In this collection you find a rare example of a 5 octave Pantalon.
In the 18th century France square pianos were made after English models
but with more stops, not exactly in the same manner as German ones but
in their own way. The most famous and
sought after square pianos were made by Mecken and Erard.
Very few French grand pianos survive today but a great
number of square pianos still survive.
In the 19th century the seize and range of the square piano in England
and continent expanded and of course the bigger seize, higher tension
and more massive body and heavier hammers means louder sound but
still the sound quality was the chief concern not the volum because with
that volum one could only play in a room or in a small salon.
We know that they did these internal concerts on square pianos from the
paintings but also from the square pianos that are veneered from the back
too, which was never the case before. It shows that it was placed in the
middle, probably even with the lid off.
Internal music stands were made for the post 1800 square pianos which
shows that the pianos were played since then also with opened lid. That's
why there were dust covers made obove the action and soundboard.
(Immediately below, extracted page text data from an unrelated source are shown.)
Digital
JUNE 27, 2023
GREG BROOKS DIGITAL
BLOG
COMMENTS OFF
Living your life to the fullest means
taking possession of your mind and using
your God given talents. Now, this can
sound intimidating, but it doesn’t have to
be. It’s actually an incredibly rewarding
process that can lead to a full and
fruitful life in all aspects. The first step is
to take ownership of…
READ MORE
There are paintings from Haydn, Mozart, Schubert, Chopin, boieldieu and
many others that show them playing square pianos.
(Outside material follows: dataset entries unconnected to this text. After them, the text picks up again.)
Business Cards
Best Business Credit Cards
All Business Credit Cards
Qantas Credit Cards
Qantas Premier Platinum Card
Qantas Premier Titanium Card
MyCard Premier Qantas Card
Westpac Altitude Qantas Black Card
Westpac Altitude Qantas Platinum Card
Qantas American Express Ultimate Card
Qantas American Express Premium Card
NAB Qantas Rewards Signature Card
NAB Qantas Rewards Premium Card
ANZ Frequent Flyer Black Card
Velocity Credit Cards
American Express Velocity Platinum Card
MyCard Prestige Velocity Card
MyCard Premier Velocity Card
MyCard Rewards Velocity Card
There is rarely a famous composer's portrait without a square piano! if not,
the square piano itself is addressed to the composer, like in case of Richard
Wagner, Clara Schumann or others.
By the middle of the 19th century the square piano was going out of
fashion and was replaced with upright pianos which also took
not so much space but were much louder.
So it is clear that the volum of the sound is the main reason that these
instruments went out of fashion.
Another thing that needs a clearance is that some people think today
because the square piano is smaller than a grand the action is less refined
than of a grand which is by no means correct. Square pianos of Wagner
(called clavecin royale) had escapement mecchanism or square pianos of
Stein pupils (like the Guante square piano in this collection) have the
usual escapement of Prellmechanik. Ganer or Zumpe pianos of late 1780s
had also escapement.
When in the 19th century grand pianos in Vienna were going to have CC in the
bass whereas the squares had the normal 6 octaves, makers like Johann Fritz
(also in this collection) made such a wide compass
in the square pianos...used exactly the same materials and functions as they
applied on grands, like 4-5 pedals etc. There was nothing ignored or reduced
on square pianos. So there is no single reason for us today to ignore square
pianos and not taking them serious.
In the recent decade David Hackett in England and Tom Strange in the
USA have been very active in introducing square pianos to the musicians
and the general public. Square piano weeks have been organised in the
Finchcocks museum in England and books written about square pianos
(by Michael Cole) or essays published in German language about German
square pianos (Alfons Huber and Christian Ahrens etc.).
Several collectors have made private collections of many English square
pianos and introduce them and do their best for restoring them and
bringing them back to their glory.
The German square piano is still not introduced well, mostly because
there are very few of them to be found and those who own them are either
private owners who do not want to share any information with others
or a number of them are in cellars of Museums like
Germanisches National museum lying under dust. Receiving information
from them is very difficult although there are one or two photos of each on
In this collection luckily there are many square pianos from Germany, Vienna, Paris, London and Italy from late 18th and early 19th centuries. These are all works in process or some are restored and ready to play.
Fortunately the photos and information about each of them are on this website free for everyone and each month more and more is updated. Hopefully soon there will be sound and videos from each piano.